Dataset entries
---*---

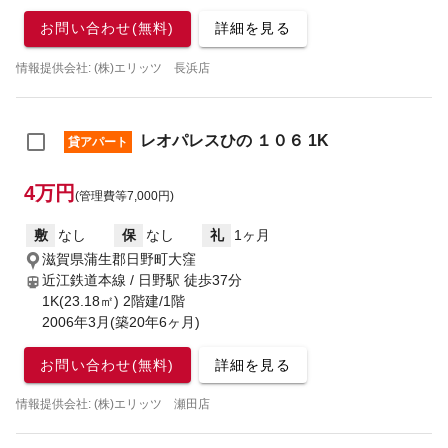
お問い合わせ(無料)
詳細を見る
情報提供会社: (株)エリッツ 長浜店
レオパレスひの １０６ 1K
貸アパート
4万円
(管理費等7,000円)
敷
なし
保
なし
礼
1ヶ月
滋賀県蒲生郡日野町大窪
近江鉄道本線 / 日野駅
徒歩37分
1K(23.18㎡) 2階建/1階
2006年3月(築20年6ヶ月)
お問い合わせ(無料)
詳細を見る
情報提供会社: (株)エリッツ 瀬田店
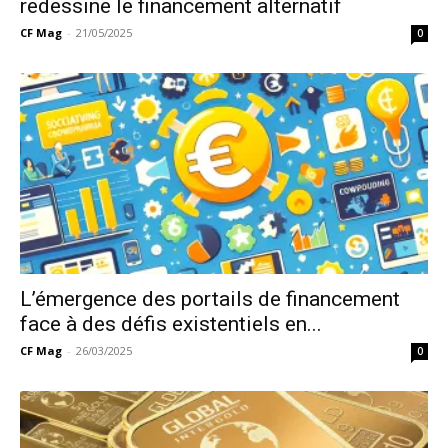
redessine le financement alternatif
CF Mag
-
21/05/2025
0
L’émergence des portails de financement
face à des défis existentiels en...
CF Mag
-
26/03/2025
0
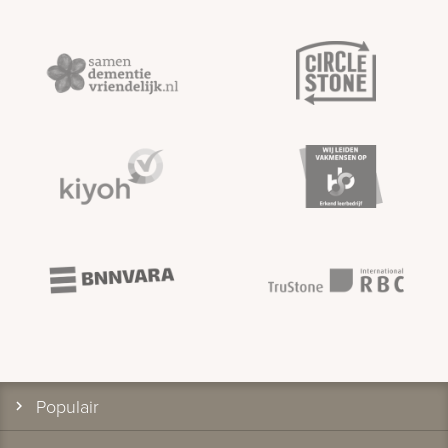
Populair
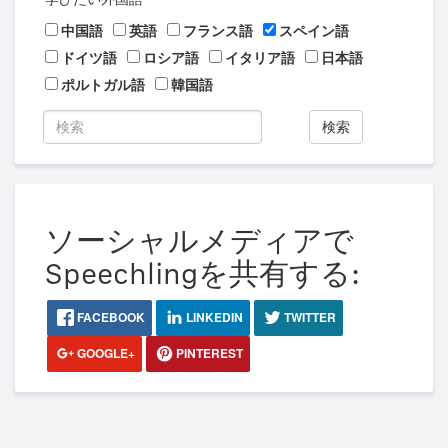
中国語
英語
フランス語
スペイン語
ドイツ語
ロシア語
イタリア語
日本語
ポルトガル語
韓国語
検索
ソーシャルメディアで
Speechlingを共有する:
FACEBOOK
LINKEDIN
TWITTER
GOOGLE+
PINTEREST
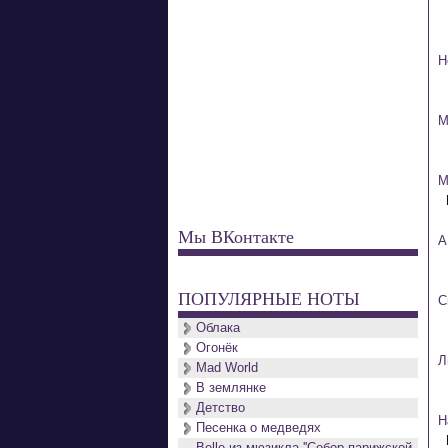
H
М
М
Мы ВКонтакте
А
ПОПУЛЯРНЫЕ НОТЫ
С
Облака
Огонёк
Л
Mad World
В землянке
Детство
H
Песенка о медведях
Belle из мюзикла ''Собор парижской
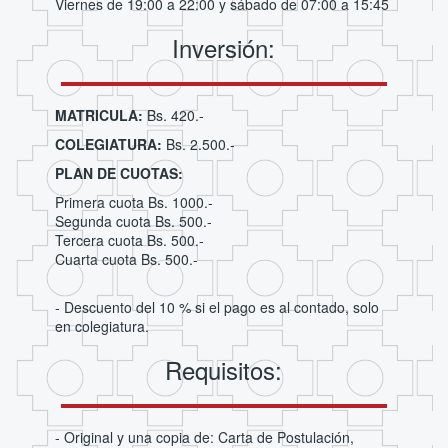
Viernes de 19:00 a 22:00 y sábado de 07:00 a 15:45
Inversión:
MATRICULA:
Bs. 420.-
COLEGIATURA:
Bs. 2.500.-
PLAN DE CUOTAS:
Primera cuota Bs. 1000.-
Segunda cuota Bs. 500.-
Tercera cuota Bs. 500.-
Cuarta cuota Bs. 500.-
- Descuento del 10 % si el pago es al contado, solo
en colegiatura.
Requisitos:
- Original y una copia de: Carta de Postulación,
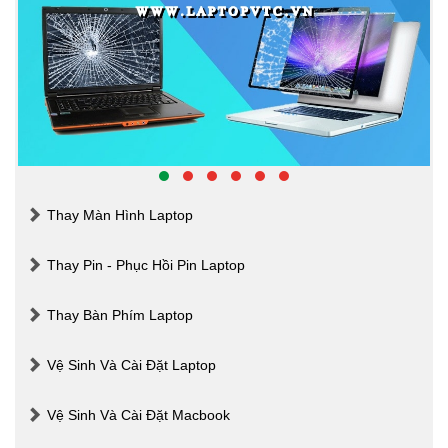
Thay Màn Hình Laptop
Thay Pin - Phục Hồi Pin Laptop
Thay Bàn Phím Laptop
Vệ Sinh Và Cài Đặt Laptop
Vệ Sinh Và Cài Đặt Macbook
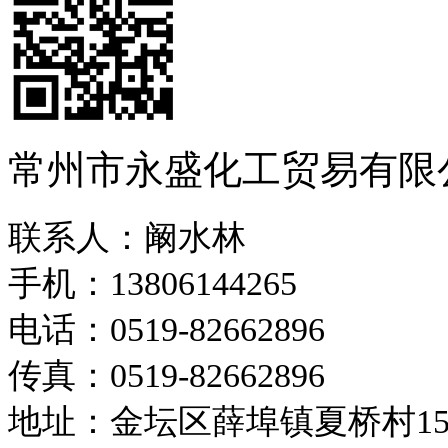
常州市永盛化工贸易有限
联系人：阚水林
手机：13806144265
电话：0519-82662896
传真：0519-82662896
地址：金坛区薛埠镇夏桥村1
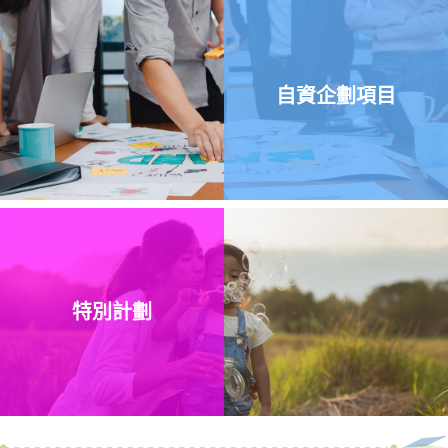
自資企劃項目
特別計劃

---*---

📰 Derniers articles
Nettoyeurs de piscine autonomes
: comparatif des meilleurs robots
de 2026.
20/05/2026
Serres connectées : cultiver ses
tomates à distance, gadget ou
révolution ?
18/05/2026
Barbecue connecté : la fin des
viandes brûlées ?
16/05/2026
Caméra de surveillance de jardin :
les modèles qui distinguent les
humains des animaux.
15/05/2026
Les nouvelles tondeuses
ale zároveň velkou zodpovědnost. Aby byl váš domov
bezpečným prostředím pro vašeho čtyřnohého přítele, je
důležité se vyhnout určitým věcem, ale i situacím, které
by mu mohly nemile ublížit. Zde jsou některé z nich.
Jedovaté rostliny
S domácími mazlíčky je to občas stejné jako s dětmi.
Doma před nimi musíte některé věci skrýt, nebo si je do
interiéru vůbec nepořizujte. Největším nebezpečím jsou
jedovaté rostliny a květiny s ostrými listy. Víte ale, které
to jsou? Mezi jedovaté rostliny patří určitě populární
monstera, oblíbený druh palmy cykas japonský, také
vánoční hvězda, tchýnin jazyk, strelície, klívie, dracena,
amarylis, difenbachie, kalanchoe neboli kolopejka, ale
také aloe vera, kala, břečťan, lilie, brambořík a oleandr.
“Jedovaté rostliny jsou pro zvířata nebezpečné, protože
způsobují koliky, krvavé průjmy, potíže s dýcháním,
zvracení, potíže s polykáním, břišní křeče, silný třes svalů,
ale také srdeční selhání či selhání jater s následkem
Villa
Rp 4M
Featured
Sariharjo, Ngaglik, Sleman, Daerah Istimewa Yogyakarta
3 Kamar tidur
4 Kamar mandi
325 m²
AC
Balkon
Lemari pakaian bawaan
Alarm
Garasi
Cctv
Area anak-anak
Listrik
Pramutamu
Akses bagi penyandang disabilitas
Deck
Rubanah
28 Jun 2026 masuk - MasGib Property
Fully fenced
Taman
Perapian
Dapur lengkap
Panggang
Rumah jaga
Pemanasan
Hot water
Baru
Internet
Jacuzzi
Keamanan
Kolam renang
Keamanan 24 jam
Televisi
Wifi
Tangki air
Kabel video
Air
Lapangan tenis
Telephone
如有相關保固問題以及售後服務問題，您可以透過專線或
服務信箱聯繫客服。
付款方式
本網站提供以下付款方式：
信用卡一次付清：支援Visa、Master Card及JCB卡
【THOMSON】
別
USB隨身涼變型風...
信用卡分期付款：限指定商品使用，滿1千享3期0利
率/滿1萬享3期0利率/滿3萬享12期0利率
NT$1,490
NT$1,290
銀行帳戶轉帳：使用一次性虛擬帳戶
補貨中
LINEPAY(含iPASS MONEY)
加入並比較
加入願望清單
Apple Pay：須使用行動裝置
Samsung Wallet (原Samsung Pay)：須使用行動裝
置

---*---

• _WORK REQUEST_
Where the string "také" turns up in a line of the data above, copy that whole line.

• _WORKED SOLUTION_
monstera, oblíbený druh palmy cykas japonský, také
také aloe vera, kala, břečťan, lilie, brambořík a oleandr.
ale také srdeční selhání či selhání jater s následkem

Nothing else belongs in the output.